Hz. Ali (Ölgemälde, M. Kurul, Copyright)

Der Film „Eine Stimme durchdringt die Nacht“ (Original: ‚Bir ses böler geceyi‘) lief in der Türkei bereits in diesem Frühjahr und kommt nun auch in die deutschen Kinos. Es ist die Verfilmung nach einem Roman von Ahmet Ümit.

Zum Buch-Autor: Ahmet Ümit ist ein türkischer Autor mit einer lebhaften Biografie: Er ist 1960 in Gaziantep in der Türkei geboren. 1983 schloss er sein Studium der Verwaltungslehre ab. In der Zeit von einer der Militärdiktaturen in der Türkei war er Untergrundaktionen aktiv und musste „untertauchen“. Laut eigenen Aussagen hat er diesem abgeschworen, weil er erkannt hat, dass die Vorgehensweise damals autoritär und in gewisserweise auch intolerant. Deshalb konzentriert er sich aufs Schreiben. Drei Werke wurden bisher ins Deutsche übersetzt:

Nacht und Nebel, Ahmet Ümit, Unionsverlag, 2008  (Anzeige)

Der Teufel steckt im Detail, Ahmet Ümit, Verlag auf dem Ruffel, 2008 (Anzeige)

Patasana, Ahmet Ümit, Verlag Dagyeli, 2009 (Anzeige)

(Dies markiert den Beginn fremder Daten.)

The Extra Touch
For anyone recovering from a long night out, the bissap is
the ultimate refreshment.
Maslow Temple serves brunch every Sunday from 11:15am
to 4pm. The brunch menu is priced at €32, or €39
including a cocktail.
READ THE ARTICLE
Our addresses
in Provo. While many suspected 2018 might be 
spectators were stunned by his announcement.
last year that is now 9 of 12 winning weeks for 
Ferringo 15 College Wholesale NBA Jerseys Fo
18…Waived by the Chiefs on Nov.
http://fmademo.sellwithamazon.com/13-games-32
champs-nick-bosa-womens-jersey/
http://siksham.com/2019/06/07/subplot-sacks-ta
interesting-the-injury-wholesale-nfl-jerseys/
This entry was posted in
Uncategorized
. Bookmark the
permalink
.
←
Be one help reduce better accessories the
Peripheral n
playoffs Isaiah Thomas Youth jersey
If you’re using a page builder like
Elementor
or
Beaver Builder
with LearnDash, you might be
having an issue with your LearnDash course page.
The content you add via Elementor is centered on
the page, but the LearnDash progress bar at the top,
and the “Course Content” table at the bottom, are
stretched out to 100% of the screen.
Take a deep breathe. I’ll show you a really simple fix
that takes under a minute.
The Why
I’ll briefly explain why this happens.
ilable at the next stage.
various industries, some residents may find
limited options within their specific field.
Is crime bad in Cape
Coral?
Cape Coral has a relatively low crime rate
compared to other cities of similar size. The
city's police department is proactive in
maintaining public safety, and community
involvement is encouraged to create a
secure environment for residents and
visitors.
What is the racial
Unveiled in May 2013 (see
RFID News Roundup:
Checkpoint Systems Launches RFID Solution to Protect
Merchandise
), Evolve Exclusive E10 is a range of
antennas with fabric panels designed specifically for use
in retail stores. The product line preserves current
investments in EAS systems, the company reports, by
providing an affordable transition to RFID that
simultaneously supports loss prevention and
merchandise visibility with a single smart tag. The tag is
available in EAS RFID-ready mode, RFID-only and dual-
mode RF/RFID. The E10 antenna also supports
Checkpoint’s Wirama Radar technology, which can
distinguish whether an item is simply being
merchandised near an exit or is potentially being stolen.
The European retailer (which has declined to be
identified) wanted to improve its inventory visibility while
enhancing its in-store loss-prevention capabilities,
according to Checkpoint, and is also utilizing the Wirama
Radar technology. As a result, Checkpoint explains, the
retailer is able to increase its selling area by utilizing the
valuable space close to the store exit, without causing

Regisseur des Films „Eine Stimme durchdringt die Nacht“ ist Ersan Arsever. In den Hauptrollen spielen Cem Davran, Merve Dizdar, Gün Koper, Rıza Akın und Ali Sürmeli.

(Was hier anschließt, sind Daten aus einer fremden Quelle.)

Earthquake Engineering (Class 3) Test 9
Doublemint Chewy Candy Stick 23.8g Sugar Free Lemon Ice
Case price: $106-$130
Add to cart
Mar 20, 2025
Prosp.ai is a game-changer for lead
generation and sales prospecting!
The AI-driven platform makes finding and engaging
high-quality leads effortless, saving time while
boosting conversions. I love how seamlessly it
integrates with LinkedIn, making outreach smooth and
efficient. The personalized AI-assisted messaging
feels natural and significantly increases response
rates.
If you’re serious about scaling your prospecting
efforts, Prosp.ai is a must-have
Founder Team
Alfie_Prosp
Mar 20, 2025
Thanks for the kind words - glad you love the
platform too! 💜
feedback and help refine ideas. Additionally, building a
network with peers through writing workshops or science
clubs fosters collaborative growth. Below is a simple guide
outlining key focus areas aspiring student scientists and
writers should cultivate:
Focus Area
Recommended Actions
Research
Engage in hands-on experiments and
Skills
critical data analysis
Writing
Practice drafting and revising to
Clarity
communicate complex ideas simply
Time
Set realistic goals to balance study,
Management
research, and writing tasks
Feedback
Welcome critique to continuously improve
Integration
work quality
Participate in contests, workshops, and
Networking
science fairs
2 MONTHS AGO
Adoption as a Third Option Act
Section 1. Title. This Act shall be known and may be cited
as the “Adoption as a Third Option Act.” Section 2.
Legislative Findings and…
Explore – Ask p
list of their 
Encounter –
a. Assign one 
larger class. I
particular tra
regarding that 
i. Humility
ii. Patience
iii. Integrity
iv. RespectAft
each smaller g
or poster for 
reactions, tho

Handlung:  Süha erleidet einen Verkehrsunfall. Er rettet sich in ein nahegelegenes Dorf, wo er Zeuge einer Cem-Zeromonie wird. Er beobachtet diese aus einem kleinen Fenster. Süha selbst ist jemand der während der Militärdikatatur (12. September) in der linken Szene aktiv gewesen ist und vorübergehend verhaftet wurde. Er war in der Bewegung mit seiner Partnerin Demet sehr aktiv und davon überzeugt.

Die Cem-Zeromonie, die er beobachtet, ist aber keine ganz normale. Hier wird ein besonderer Fall „verhandelt“: Ismail, ein junger Alevit aus dem Dorf, von kleinauf intensiv mit der alevitischen Lehre befasst. Je mehr Wissen er erlangt, um sehr mehr Fragen eröffnen ihm sich, die ihm keiner beantworten kann oder will. Aus der inneren Logik der Grundsätze und Werte hinterfragt er den Alltag und stellt manches aus der alevitischen Praxis in Frage. Dadurch wird er unangenehm.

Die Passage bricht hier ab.